That had been some three weeks ago, and now, on this soft, pearly evening, she was waiting eagerly for the sky to deepen, and the light of the stars to sharpen, and the orange to fall over the wall. For the Druze had come many times, and no one had discovered the lovers, screened by masses of roses in the buttress-sheltered corner of the wall. In fact, for the last weeks no one had had time or thought for anything but Buldoula, who lay sick within the palace walls, and attendants waited anxiously or ran hither and thither on various errands, and Ahmed was in the depths of anxiety; and no one thought about Dilama or paid any attention to her, and she was radiantly happy and self-engrossed, and came and went between the garden and her own little chamber as she listed, undisturbed. And this evening, as usual, she slipped unobserved amongst the roses into the corner of the buttressed wall. A moment after the boughs overhead parted, and the lithe Druze dropped down noiselessly beside her. She put her gold braceleted arms round his strong brown neck, and pressed her silken-covered bosom hard against his rough cotton tunic. A great rush of rosy light flooded all the sky for some minutes, then began to pale softly before the approach of the lustrous purple dark.

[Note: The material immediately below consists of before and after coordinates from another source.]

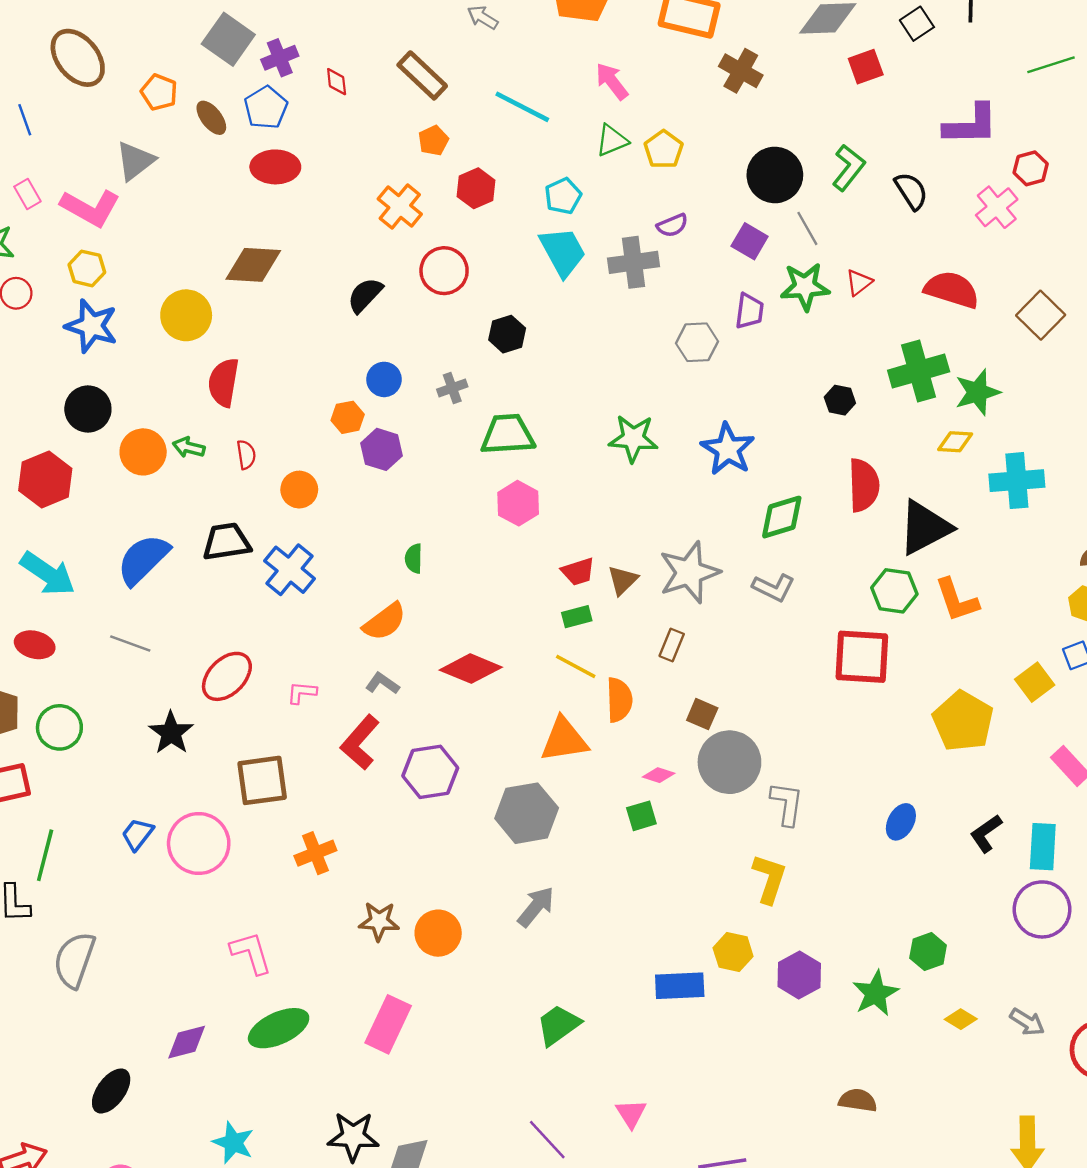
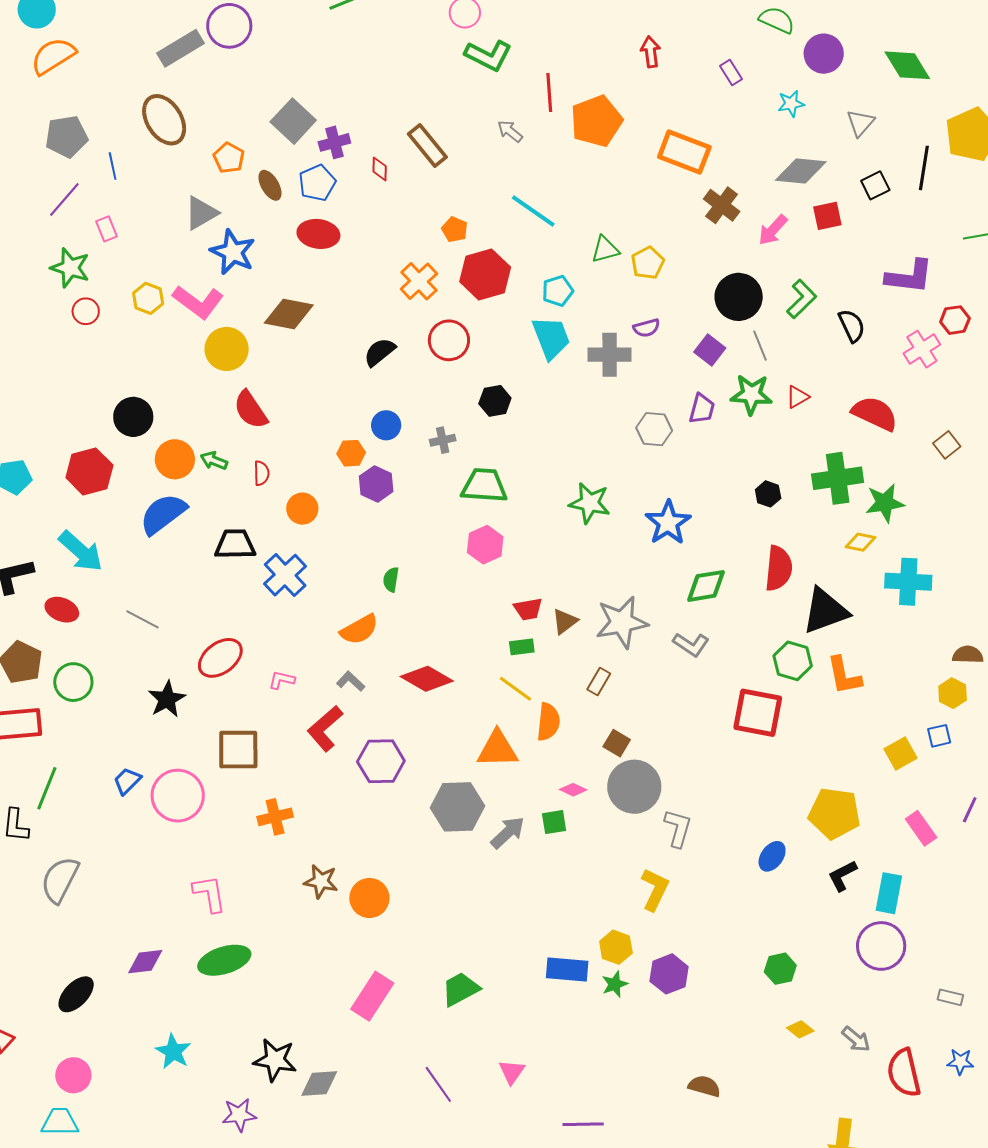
brown rectangle: (422, 75) -> (427, 145), moved
pink arrow: (612, 81) -> (773, 230), moved, turned -108
orange pentagon: (433, 141) -> (455, 229), turned -30
red hexagon: (476, 188) -> (485, 274), size x1.5
pink L-shape: (90, 208) -> (198, 302), moved
brown square: (1041, 315) -> (947, 445), size x0.7
blue star: (91, 326) -> (233, 252), moved
red semicircle: (224, 382) -> (251, 410), turned -51
blue semicircle: (143, 559) -> (163, 514), moved
yellow pentagon: (963, 721) -> (834, 813), moved, turned -30
gray arrow: (536, 907) -> (508, 833), moved
green star: (875, 993) -> (615, 984), moved, size x0.7
pink rectangle: (388, 1024) -> (372, 996), moved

In the palace a light behind one of the mushrabeared windows was extinguished; there was the sound of the scurry of feet, and then a long wail came out from the building, rending the pink-hued twilight.

"Buldoula is dead!" remarked Dilama simply, as the lovers crouched together between the wall and the roses. It meant nothing to her, enclosed in the happy warmth of her lover's arms; death had no meaning for her yet, hardly seventeen years' journey distant from birth, and full of all the sap and great leaping fires of life. Death was something so far away, so impossible to realise. It was but a word to her—a casket enclosing nothing. Yet the death of Buldoula was the embryo event in the womb of time from which was to develop the whole tragedy of her own life.

"Buldoula is dead," she said again, carelessly, her rose-tipped fingers smoothing the black sweeping arch of the man's brows. "Perhaps her son is dead also. Ahmed will be very grieved—she was going to bear her second son."

"Little dove! I must take you away to the mountains soon," said the Druze, clasping her tighter to him. "Soon," he muttered again, stooping down to look under the rose-boughs to the white-faced house, now, with all its screened windows, dark. His words seemed irrelevant, yet they were not. He had a keen prescience that the death of the favourite of the harem might influence very quickly Dilama's fate.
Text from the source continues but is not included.